MaThe present invention also relates to a solid polymer fuel cell comprising a solid polymer membrane, an electrode and a separator, wherein the above-mentioned stainless steel for a solid polymer fuel cell separator is used as the separator.
[0024]
DETAILED DESCRIPTION OF THE INVENTION
First, the reasons for limiting the components of the separator made of stainless steel according to the present invention will be described.
C: 0.03 mass% or less, N: 0.03 mass% or less, C + N: 0.03 mass% or less
C and N both react with Cr in the stainless steel and precipitate as Cr carbonitrides at the grain boundaries, resulting in a decrease in corrosion resistance. Therefore, the smaller the content of C and N, the better. If C: 0.03% by mass or less and N: 0.03% by mass or less, the corrosion resistance will not be significantly reduced. On the other hand, if the total C + N of the C content and the N content exceeds 0.03% by mass, cracks generated when the separator is pressed are remarkably increased. Therefore, C + N is 0.03% by mass or less. Preferably, C: 0.015 mass% or less, N: 0.015 mass% or less, and C + N: 0.02 mass% or less.
[0025]
Si: 0.1-3.0 mass%
Si is an element that is effective for deoxidation and also has an effect of promoting the precipitation of the Laves phase, and is added during the melting stage of stainless steel. In order to obtain this effect, it is necessary to add Si by 0.1% by mass or more. On the other hand, if it is contained excessively, the stainless steel plate becomes hard and the ductility is lowered, so the upper limit of its content is made 3.0% by mass. Preferably it is 0.2-1.5 mass%.
[0026]
Mn: 1.0 mass% or less
Mn combines with S and has the effect of reducing S dissolved in the stainless steel, so it is an effective element for suppressing grain boundary segregation of S and preventing cracking during hot rolling. If the Mn content is 1.0% by mass or less, this effect is sufficiently exhibited. Preferably it is 0.001-0.8 mass%.
[0027]
Cr: 16-45% by mass
Cr is an element necessary for ensuring the corrosion resistance of the stainless steel plate. If the Cr content is less than 16% by mass, it cannot be used for a long time as a separator. On the other hand, if the Cr content exceeds 45% by mass, the toughness decreases due to the precipitation of the σ phase. Therefore, the Cr content is set to 16 to 45% by mass. Preferably it is 20-45 mass%. In addition, the range of 22-35 mass% is still more preferable.
[0028]
Mo: 1.0-7.0% by mass
Mo is an element effective for improving the crevice corrosion resistance of the stainless steel plate. In the present invention, in addition to this effect, the Laves phase is added to the surface of the stainless steel plate to improve electrical conductivity.
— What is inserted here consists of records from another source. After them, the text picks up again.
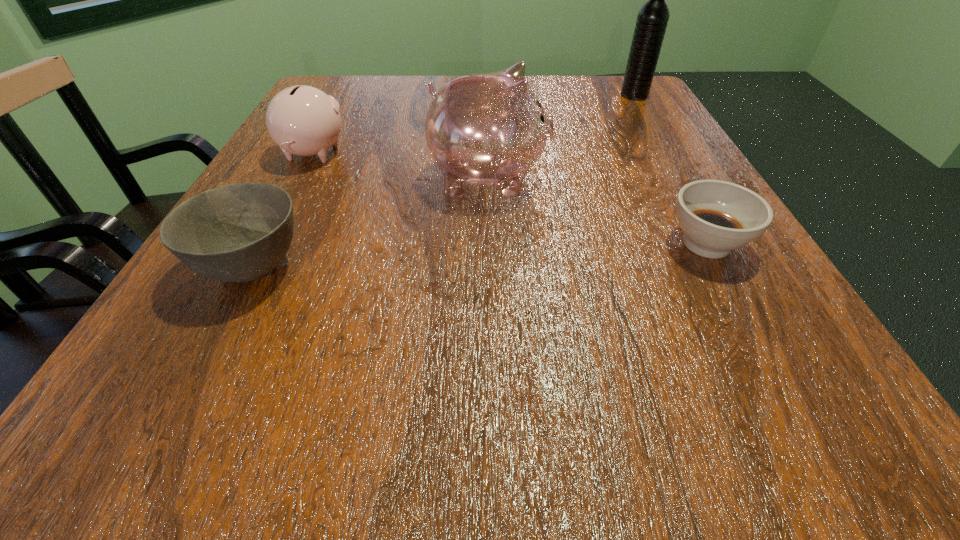 Image resolution: width=960 pixels, height=540 pixels. What are the coordinates of `the farthest object` in the screenshot? It's located at (652, 19).

The height and width of the screenshot is (540, 960). I want to click on the taller piggy bank, so click(488, 129).

Find the location of a particular element. This screenshot has height=540, width=960. the fourth shortest object is located at coordinates (488, 129).

Image resolution: width=960 pixels, height=540 pixels. Identify the location of the third shortest object. (302, 120).

Where is `the left piggy bank`? Image resolution: width=960 pixels, height=540 pixels. the left piggy bank is located at coordinates (302, 120).

Locate an element on the screen. This screenshot has height=540, width=960. the second shortest object is located at coordinates pyautogui.click(x=240, y=232).

This screenshot has height=540, width=960. In order to click on soup bowl in this screenshot , I will do `click(716, 217)`.

Where is `free space located on the front of the water bottle`? free space located on the front of the water bottle is located at coordinates (659, 137).

At what (x,y) coordinates should I click in order to perform the action: click on vacant space located 0.120m on the front facing side of the third object from left to right. Please return your answer as a coordinate pair (x, y). This screenshot has height=540, width=960. Looking at the image, I should click on (614, 178).

Locate an element on the screen. The height and width of the screenshot is (540, 960). free space located on the right of the shorter piggy bank is located at coordinates click(x=477, y=154). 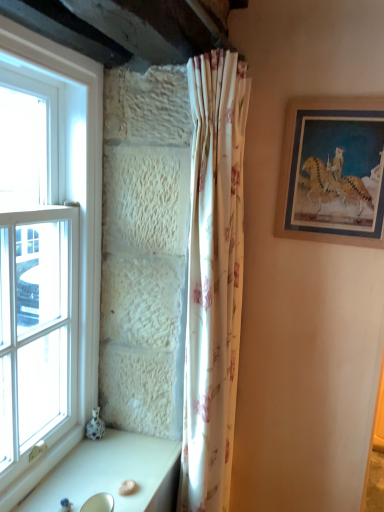 Where is `blank space situated above white glossy table at lower left (from a real-world perspective)`? The height and width of the screenshot is (512, 384). blank space situated above white glossy table at lower left (from a real-world perspective) is located at coordinates (102, 470). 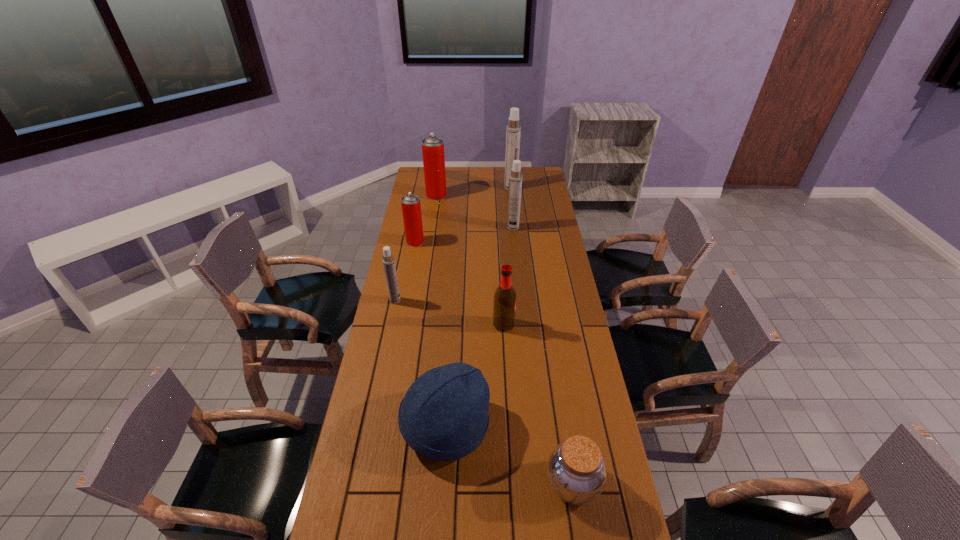 Image resolution: width=960 pixels, height=540 pixels. Identify the location of vacant area situated on the left of the jar. (492, 484).

This screenshot has height=540, width=960. Identify the location of object that is at the far edge. (513, 132).

Identify the location of skullcap situated at the left edge. The height and width of the screenshot is (540, 960). 443,416.

Where is `object at the right edge`? This screenshot has width=960, height=540. object at the right edge is located at coordinates (576, 471).

The width and height of the screenshot is (960, 540). Identify the location of vacant space at the left edge of the desktop. (379, 349).

This screenshot has width=960, height=540. I want to click on free space at the right edge of the desktop, so click(564, 334).

At what (x,y) coordinates should I click in order to perform the action: click on free space between the fourth object from right to left and the fourth farthest aerosol can. Please return your answer as a coordinate pair (x, y). Looking at the image, I should click on (460, 284).

Where is `free spot between the bigger red aerosol can and the third shortest object`? The height and width of the screenshot is (540, 960). free spot between the bigger red aerosol can and the third shortest object is located at coordinates (441, 311).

In order to exert these effects, it is necessary to contain 1.0% by mass or more. On the other hand, if added over 7.0% by mass, the stainless steel becomes extremely brittle and production becomes difficult. Therefore, the Mo content is set to 1.0 to 7.0% by mass. Preferably it is 2.0-5.0 mass%.
[0029]
Al: 0.001 to 0.2 mass%
Al is an element effective for deoxidation in the steelmaking process, and 0.001% by mass or more is necessary to obtain the effect. On the other hand, even if added over 0.2% by mass, the effect is saturated and the cost is increased. Therefore, the Al content is set to 0.001 to 0.2% by mass.
[0030]
0.01 to 0.5% by mass of Ti or 0.01 to 0.5% by mass of Nb or 0.01 to 0.5% by mass of Ti and Nb
Ti and Nb are effective elements for fixing C and N in stainless steel as carbonitrides and improving press formability. When Ti or Nb is added, the effect is exhibited when the Ti content is 0.01% by mass or more or the Nb content is 0.01% by mass or more. Moreover, when adding Ti and Nb, the effect will be exhibited, if Ti and Nb are contained 0.01 mass% or more in total. On the other hand, when Ti or Nb is added, if the Ti content exceeds 0.5% by mass or the Nb: content exceeds 0.5% by mass, the effect is saturated. In addition, when Ti and Nb are added, if Ti and Nb exceed 0.5 mass% in total, the effect is saturated. Therefore, when adding Ti or Nb, 0.01 to 0.5 mass% of Ti or 0.01 to 0.5 mass% of Nb is contained, and when adding Ti and Nb, the total of Ti and Nb is 0.01 to 0.5 mass%.
[0031]
In the present invention, in order to improve the hot workability of the stainless steel plate as the material of the separator, in addition to the above elements, Ca, Mg, REM (ie, rare earth element) and B are each 0.1% by mass or less, or the stainless steel plate For the purpose of improving toughness, Ni: 1% by mass or less may be added. In order to reduce the contact resistance value, Ag: 1 mass% or less, Cu: 5 mass% or less may be added, and V: 0.5 mass% or less may be added for the purpose of finely dispersing Ag.
[0032]
Other elements are the balance Fe and inevitable impurities.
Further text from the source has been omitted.